Helen earned a Master’s degree in English at Catholic University of America in Washington, DC, and worked as an English Instructor at Marycrest College in Davenport , IA. Her parents moved to Omaha, NE by 1948 where Joseph, Sr. worked for Bankers Life Insurance Company of Nebraska. Her sister, Margaret remained in Joliet, where she worked as a bookkeeper. Helen wrote advertising copy for several midwestern fashion stores and a daily newspaper, before moving to Houston where she was a screenwriter for the Southwest’s first televised weekly live fashion show. There was only one television station in Houston in 1952 (KPRC-TV) and Battlestein’s Department Store sponsored a live fashion show, “Fashions in Motion,” which must have been the one Helen wrote copy for.

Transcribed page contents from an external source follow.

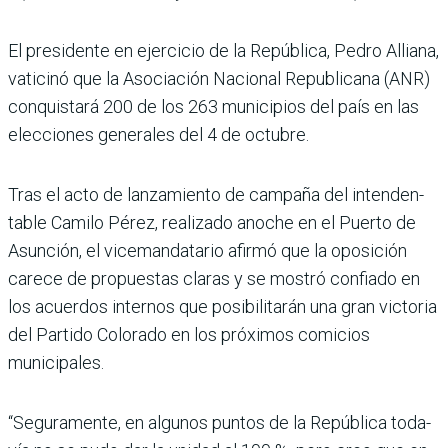
El presidente en ejercicio de la República, Pedro Alliana,
vaticinó que la Asociación Nacional Republicana (ANR)
conquistará 200 de los 263 municipios del país en las
elecciones generales del 4 de octubre.
Tras el acto de lanzamiento de campaña del intenden­
table Camilo Pérez, reali­zado anoche en el Puerto de
Asunción, el vicemandata­rio afirmó que la oposición
carece de propuestas claras y se mostró confiado en
los acuerdos internos que posi­bilitarán una gran victoria
del Partido Colorado en los próxi­mos comicios
municipales.
“Seguramente, en algunos puntos de la República toda­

The recipient of the postcard, Mrs. Wilbur Bennett, Blanche Mildred Rhoads was a teacher, wife of Dr. Wilbur Keith Bennett. She was a 1931 graduate of Union College in Lincoln, and in 1932 she married Dr. Wilbur K. Bennett in Shariton, IA. In 1939 she obtained her master’s degree from the University of Nebraska in Lincoln, and may have met Helen Skrinar when she was an instructor at the Army base in Lincoln during the war. The Bennetts moved to Red Cloud in 1946, famous as the home of Willa Cather. Blanche became a founding member of the Willa Cather Pioneer Memorial & Educational Foundation in 1955. She was an author of two books and many articles, and an eventual Ph.D. at St. Andrews University in Berrien Springs, MI in 1983 at the age of 74.
Helen returned to Omaha and married William McCormick Dickson on 18 April 1953 at St. Margaret Mary’s Catholic Church there. William was the son of Vernon O. Dickson and Mary M.McCormick, born 23 May 1923 in Burlington, IA. He graduated from the US Merchant Marine Academy in 1944 and served as a Navy Lieutenant in the Atlantic and Pacific Theaters. Helen and William moved to the northwest shortly after their marriage where he worked as a naval architect and navigation specialist, and she worked as an advertising copywriter for Best Apparel, which later merged with Nordstrom. In 1957 they moved to Tacoma where they resided for 46 years. They had one son, William Dickson, Jr. William obtained a master’s degree in business administration from Pacific Lutheran University, and taught at Green River Community College in Auburn prior to his retirement. They moved to McMinnville, OR in May 2003.
Helen died in McMinnville, OR on 28 May 2009, and is buried in Willamette National Cemetery in Portland, OR, beside her husband who died 8 December 2005. Her parents were buried in Calvary Cemetery in Tacoma, WA, as was her brother, Dr. Thomas Henry Skrinar, who died in 2007, and his wife, Kathleen Gallagher Skrinar, MD (1928-2011) and Helen’s sister, Margaret Mary Skrinar Moir (1918-2010).
The advertising agency where Helen worked was in the 4500 Block of South Main, near the intersection of Main and Richmond. The buildings at that site look as if they might have been in existence in 1952. Since it was about a half a mile from her apartment, Helen could have walked to work, or taken a bus on rainy days.
The location where Helen lived in 1952 is now a vacant lot on Holman near Milam. The church in the background is Holy Rosary Catholic church built in 1913. Helen had Catholic roots and may well have attended this church so close to her home.